Core concepts

The following core concepts are essential to understanding and getting the most out of AIP Agent Studio. You can learn more about applying these concepts in the Getting started tutorial.

AIP Agents

AIP Agents are interactive assistants equipped with enterprise-specific information and tools.

System prompt

System prompts are instructions for a large language model (LLM), written in natural language. Start with the most important information, such as an overview of the task, followed by the necessary data and guidance on using parameters and tools. Remember, an LLM only has access to the information you specifically provide.

Prompting strategy

Prompting strategy refers to how prompts are composed to guide the LLM effectively. A prompting strategy involves structuring prompts to achieve the desired outcomes, whether through single completion or more complex, iterative processes.

Single completion

Single completion is a strategy where the LLM generates a response in one attempt without iterative steps. This is suitable for straightforward tasks and ensures a faster time to first token (TTFT).

Chain-of-thought

Chain-of-thought reasoning inserts additional instructions into your prompt to enable the LLM to use tools and take multiple iterative steps to achieve its goal. This approach handles more complex tasks by breaking them down into manageable steps, though it may increase TTFT due to added complexity. In AIP Agent Studio, this iterative process can be viewed using the Inspect reasoning option.

Retrieval-augmented generation (RAG)

Retrieval-augmented generation leverages external data sources to provide the LLM with relevant information dynamically. This method enhances the LLM's responses by ensuring they are based on the most current and contextually appropriate data.

Retrieval context

Retrieval context refers to the specific information retrieved in response to each message, which is used to generate a response. The process is as follows:

  1. User sends a new message.
  2. Based on the user's message, fetch relevant content from configured data sources.
  3. Include the relevant content along with the user's message to the LLM.

This process is compatible with a single-completion prompting strategy, providing a faster TTFT than chain-of-thought. Review retrieval context documentation.
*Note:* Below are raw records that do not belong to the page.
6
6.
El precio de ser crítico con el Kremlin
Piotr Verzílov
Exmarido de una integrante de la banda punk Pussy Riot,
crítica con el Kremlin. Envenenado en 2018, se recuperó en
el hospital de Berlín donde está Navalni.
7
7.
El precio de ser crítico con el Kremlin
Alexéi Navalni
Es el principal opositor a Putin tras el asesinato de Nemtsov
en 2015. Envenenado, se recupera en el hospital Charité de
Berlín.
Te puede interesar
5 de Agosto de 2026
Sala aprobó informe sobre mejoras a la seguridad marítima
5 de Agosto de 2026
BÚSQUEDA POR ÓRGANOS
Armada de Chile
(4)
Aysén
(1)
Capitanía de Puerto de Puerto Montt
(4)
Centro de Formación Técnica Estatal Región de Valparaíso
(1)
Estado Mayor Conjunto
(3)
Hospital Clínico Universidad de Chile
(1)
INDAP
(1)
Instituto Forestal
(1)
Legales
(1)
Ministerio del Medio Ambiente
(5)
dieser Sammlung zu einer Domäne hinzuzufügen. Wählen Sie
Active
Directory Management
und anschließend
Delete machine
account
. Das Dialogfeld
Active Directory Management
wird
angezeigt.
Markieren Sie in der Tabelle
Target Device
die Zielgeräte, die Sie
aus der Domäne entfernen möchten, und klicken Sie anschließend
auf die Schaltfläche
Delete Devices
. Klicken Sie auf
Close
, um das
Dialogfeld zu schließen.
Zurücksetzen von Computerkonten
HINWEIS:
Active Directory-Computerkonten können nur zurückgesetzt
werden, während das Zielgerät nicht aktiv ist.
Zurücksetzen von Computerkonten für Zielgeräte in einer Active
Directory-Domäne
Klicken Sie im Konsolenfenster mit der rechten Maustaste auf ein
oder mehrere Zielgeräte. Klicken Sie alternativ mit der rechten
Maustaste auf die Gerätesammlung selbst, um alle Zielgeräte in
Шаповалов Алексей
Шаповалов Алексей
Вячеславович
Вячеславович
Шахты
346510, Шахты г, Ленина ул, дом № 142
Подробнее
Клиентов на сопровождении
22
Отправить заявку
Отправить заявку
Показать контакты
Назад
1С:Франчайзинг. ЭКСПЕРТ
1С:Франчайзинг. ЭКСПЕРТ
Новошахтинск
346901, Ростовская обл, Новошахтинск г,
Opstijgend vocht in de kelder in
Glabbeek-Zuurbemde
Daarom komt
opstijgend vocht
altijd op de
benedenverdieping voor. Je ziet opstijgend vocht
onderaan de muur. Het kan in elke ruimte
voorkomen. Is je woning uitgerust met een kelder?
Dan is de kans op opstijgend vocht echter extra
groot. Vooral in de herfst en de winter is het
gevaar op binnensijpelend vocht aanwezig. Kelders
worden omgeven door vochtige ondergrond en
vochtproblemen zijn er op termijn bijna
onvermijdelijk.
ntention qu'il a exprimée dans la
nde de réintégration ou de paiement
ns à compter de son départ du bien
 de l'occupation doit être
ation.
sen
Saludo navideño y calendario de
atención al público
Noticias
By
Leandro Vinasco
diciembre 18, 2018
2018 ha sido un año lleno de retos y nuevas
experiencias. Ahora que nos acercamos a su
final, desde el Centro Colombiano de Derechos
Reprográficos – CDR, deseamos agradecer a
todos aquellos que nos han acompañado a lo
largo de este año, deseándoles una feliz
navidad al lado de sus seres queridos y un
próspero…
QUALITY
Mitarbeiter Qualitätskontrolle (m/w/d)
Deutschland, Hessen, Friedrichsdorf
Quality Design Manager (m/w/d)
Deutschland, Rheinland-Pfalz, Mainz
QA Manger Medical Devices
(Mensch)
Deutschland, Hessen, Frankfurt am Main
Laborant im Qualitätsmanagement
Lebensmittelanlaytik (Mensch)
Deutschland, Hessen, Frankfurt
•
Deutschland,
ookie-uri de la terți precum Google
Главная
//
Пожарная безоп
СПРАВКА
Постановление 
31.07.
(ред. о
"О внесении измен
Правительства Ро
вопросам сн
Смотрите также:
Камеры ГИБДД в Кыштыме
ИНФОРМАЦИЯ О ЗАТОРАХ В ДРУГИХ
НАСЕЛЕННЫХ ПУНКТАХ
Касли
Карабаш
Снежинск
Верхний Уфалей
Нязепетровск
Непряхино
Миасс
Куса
Time to first token (TTFT)

Time to first token (TTFT) measures how quickly the LLM begins generating a response after receiving a prompt. A lower TTFT indicates a faster response time, crucial for maintaining a smooth user experience. Optimizing TTFT involves minimizing the complexity and length of the prompt and ensuring efficient retrieval of relevant context. Chain-of-thought reasoning can increase TTFT due to added complexity.

Parameters

Parameters are variables within prompts that customize and control the LLM's behavior. They allow for dynamic input and can be adjusted based on the task requirements.

Tools

Tools are external functionalities or APIs that the LLM can use to perform specific actions or retrieve information beyond its base capabilities. AIP Agents with tools configured will use chain-of-thought reasoning.

Embeddings

Embeddings are numerical representations of text that capture semantic meaning. They are used to compare and retrieve similar pieces of text efficiently. In AIP Agent Studio, embeddings help identify relevant documents and context to provide accurate responses.

Context window

The context window refers to the amount of text (usually measured in tokens) that an LLM can process at one time. In AIP Agent Studio, the context window includes the system prompt, conversation history, and the information injected to assist the LLM (including retrieval context, parameters, and tools). Exceeding the context window will result in an error, prompting users to create a new session to continue their interaction.